Ex-first lady pays $100, avoids trial over ticket

Former Arkansas first lady Janet Huckabee leaves Pulaski County District Court in Little Rock on Thursday after agreeing to pay a $100 fee resulting from a Sept. 20 wreck.
Former Arkansas first lady Janet Huckabee leaves Pulaski County District Court in Little Rock on Thursday after agreeing to pay a $100 fee resulting from a Sept. 20 wreck.

— The day Janet Huckabee was ticketed for careless and prohibited driving after a wreck on Interstate 30 involving three other vehicles, her attorney denied that the former Arkansas first lady was involved in the crash and said she would “contest the ticket in court.”

But on Thursday - the day of her scheduled trial on the violation - Huckabee took a different route, agreeing to pay a $100 fee to avoid trial.

In exchange, P ulaski County District Judge Wayne Gruber agreed to “reserve judgment” on the violation and dismiss it if Huckabee does not have any more infractions in the next six months

The trooper who issued the ticket, John Blackmon, and Deputy Prosecuting Attorney Tamara Deaver told Gruber they had no objection to the agreement, which prosecutors said is commonly offered to traffic violators with otherwise clean records.

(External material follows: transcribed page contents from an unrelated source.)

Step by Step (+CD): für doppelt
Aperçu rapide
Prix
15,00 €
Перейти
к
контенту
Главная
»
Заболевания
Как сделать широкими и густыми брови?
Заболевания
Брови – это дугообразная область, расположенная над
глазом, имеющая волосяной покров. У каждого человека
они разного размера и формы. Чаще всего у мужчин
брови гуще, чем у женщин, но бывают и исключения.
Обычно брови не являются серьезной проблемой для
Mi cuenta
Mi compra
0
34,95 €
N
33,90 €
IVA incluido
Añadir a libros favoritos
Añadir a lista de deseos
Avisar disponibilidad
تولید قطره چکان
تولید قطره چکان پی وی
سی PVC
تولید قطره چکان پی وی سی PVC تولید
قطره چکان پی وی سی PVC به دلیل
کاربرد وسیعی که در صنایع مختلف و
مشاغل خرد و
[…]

“She wasn’t treated any differently than anyone else,” Deaver’s supervisor, Deputy Prosecuting Attorney Will Jones, said.

Huckabee’s attorney, Kevin Crass of Little Rock, requested the deferred judgment Thursday as Huckabee stood before Gruber along with Blackmon and three other witnesses - the drivers of other vehicles involved in the crash - who would have testified for the prosecution had the trial gone forward.

Huckabee, 55, who now lives in Miramar Beach, Fla .,with her husband, former Arkansas Gov. Mike Huckabee, paid the $100 “monitoring fee” before leaving the courthouse. She and Crass declined to comment on the agreement after the hearing. A spokesman for Mike Huckabee did not respond to a request for comment.

The accident happened the morning of Sept. 20 in the westbound lanes of Interstate 30, near the Interstate 630 interchange in Little Rock. According to a report by Blackmon, Janet Huckabee, driving a 2010 Subaru Outback, attempted to merge from the far right lane to the center lane before noticing another vehicle in the center lane.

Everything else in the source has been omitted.